Oh well, if they did something for ride kind, they spurred me into action with my ride website at long last!  I couldn't bring them back, but I could make sure that these beautiful works of art were remembered.  I would have done a lot more, but Mum wanted to go to sleep early and I was still having bad panic attacks about going to bed after she was already asleep.  Because, you know, the boogie man only comes out when you're still awake and your mum isn't...that's childhood legend, isn't it?!

She was not best pleased that I had woken her up the night before due to bad water creaking noises on the roof.  I'd thought that the roof was going to collapse, especially after the waterfall episode!  It didn't collapse, but by the following morning we discovered that the extension ceiling was damp and stained.

It's hard to see from the photos, but there were what looked like dirty handprints on the ceiling, as well as a large crack and what I can only describe as a long 'ripple' leading from one end of the ceiling an becoming more defined at the other (near the waterfall window).  It looked as though a mini stream had run straight through the ceiling!

A man came to fit blinds in David's bedroom.  He was supposed to hang the curtains in David's office as well, but ran out of time.  Where do we find these workmen?

June 30th 2011

My depression continued.  Mum had no patience as ever and offended me by putting it all down to hormones and the time of the month.  I told her it was to do with Pepper and Salt and the fact that my own life was going nowhere.  It wasn't even THAT time of the month so I hardly think that was the cause!

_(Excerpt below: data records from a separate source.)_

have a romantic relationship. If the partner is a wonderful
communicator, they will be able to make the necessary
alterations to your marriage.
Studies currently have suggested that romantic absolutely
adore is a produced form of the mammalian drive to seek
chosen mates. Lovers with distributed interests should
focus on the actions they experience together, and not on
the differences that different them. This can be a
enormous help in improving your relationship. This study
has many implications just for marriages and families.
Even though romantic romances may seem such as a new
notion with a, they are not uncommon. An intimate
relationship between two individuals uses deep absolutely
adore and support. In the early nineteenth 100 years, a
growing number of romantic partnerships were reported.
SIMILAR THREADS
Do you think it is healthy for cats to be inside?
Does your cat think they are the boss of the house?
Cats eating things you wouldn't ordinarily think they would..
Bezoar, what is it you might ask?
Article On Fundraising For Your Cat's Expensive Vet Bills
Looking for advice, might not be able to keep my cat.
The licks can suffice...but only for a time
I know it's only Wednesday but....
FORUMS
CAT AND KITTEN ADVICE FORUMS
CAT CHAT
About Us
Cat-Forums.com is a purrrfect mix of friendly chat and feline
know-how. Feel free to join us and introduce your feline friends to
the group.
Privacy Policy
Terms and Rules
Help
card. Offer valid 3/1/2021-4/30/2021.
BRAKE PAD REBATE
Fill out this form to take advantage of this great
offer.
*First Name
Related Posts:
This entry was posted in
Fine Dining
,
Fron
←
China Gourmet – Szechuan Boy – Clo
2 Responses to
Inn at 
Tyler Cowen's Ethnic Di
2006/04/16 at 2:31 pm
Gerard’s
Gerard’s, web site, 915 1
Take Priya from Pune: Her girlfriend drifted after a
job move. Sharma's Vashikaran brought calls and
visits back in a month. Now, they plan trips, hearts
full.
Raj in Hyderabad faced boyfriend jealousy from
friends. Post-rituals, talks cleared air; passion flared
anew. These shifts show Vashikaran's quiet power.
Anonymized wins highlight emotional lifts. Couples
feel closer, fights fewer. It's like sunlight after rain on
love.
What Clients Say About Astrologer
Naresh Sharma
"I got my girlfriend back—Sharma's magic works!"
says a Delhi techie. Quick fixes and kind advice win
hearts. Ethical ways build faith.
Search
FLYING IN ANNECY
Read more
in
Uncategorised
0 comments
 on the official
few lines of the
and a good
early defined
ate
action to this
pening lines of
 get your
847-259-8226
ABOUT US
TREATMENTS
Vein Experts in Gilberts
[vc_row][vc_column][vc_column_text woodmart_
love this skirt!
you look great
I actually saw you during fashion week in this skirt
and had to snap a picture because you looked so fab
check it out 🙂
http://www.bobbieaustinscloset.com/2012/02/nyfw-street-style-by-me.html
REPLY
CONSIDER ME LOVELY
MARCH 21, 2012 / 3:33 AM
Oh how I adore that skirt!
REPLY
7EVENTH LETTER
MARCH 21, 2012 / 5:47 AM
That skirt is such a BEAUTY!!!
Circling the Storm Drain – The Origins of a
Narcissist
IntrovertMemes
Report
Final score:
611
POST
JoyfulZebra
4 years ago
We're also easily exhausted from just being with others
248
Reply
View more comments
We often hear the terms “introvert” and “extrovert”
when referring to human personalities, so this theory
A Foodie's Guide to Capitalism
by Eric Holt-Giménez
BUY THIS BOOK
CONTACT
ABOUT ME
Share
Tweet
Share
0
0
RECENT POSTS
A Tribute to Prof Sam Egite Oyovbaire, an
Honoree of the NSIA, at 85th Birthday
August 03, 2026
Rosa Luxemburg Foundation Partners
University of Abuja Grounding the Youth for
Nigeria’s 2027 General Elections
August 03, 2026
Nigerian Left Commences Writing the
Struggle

I started wrapping up eBay parcels to try to take my mind off things and Mum still had to be nasty and condescending.  "You don't do anything all day long except sit on that machine winding yourself up.  You lay yourself open to the Bronies.  Stop crying an get on and wrap these parcels up.  Then maybe you won't feel like crying!"  Oh yeah, I was still receiving tons of hate mail from 'bronies' (fans of My Little Pony Friendship is Magic) too, purely for liking previous generations of MLP and standing up for my friend - the one who had recently been in a car crash and had just been kicked out of hospital as his insurance had run out, that is - who they were relentlessly attacking with death threats because he had worked on a certain cartoon twenty years previously.

I de-boxed my art ponies and washed them, ready to squeeze them onto my pony shelves.  I was really out of space now but trying to cram in as much as I could.

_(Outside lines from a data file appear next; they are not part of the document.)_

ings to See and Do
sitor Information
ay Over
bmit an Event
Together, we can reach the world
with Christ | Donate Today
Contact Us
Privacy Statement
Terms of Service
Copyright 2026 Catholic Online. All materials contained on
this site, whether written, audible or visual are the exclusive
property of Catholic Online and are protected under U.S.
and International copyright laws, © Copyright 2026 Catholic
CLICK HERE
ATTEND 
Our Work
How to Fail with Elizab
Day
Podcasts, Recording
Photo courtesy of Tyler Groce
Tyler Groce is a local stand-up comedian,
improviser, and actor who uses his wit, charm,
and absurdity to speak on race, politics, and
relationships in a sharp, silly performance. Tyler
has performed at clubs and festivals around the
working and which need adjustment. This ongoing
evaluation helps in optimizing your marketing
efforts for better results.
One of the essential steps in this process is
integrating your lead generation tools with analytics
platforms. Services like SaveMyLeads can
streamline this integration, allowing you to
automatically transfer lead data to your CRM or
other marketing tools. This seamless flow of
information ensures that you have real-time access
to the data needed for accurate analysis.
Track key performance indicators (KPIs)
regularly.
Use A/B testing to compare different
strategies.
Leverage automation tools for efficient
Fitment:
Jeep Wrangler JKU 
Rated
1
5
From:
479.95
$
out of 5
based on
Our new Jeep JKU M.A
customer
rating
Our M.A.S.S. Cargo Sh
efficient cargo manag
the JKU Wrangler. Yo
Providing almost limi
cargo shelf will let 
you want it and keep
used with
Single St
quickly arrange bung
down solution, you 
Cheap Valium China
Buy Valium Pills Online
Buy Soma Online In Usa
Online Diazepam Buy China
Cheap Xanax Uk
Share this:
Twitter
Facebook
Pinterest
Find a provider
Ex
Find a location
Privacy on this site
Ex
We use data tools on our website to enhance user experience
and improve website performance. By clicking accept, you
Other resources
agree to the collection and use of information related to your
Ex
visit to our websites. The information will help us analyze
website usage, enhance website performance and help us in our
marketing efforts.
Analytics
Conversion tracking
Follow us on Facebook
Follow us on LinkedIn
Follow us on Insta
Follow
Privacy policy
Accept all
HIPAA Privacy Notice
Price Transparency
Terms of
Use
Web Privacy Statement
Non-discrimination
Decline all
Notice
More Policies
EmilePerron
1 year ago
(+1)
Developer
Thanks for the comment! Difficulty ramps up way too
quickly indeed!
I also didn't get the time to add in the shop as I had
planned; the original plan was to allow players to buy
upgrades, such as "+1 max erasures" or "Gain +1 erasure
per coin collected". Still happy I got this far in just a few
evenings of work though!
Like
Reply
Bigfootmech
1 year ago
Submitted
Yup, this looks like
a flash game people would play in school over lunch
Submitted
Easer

In my anxiety and depression, I had ground my teeth against that darn "block" that the orthodontist had fitted on my right molars to keep my mouth partially open (and stop me biting the braces off) so that was killing me again.  I was starting to really regret ever getting the braces...but hey, I'd feel so much better when they came off, right?  Think of all the confidence I'd have for the things I wanted to do with my life...

David attempted to do a DIY job for once!  He decided to...wait for it!...HANG A MIRROR ON THE SHOWER ROOM WALL!  Mum and I were both ordered to gather for the grand performance so that we could help him with this extremely difficult operation.  And guess what?  He still failed.  Instead of a mirror, we ended up with a large hole in the wall where the hanging hook refused to stay.  And he dropped his hammer in the basin, nearly cracking it in the process...

And so there goes another five days in the life of me.  One day this blog will be up to date....but not until I have a computer of my own and a lot more time on my hands!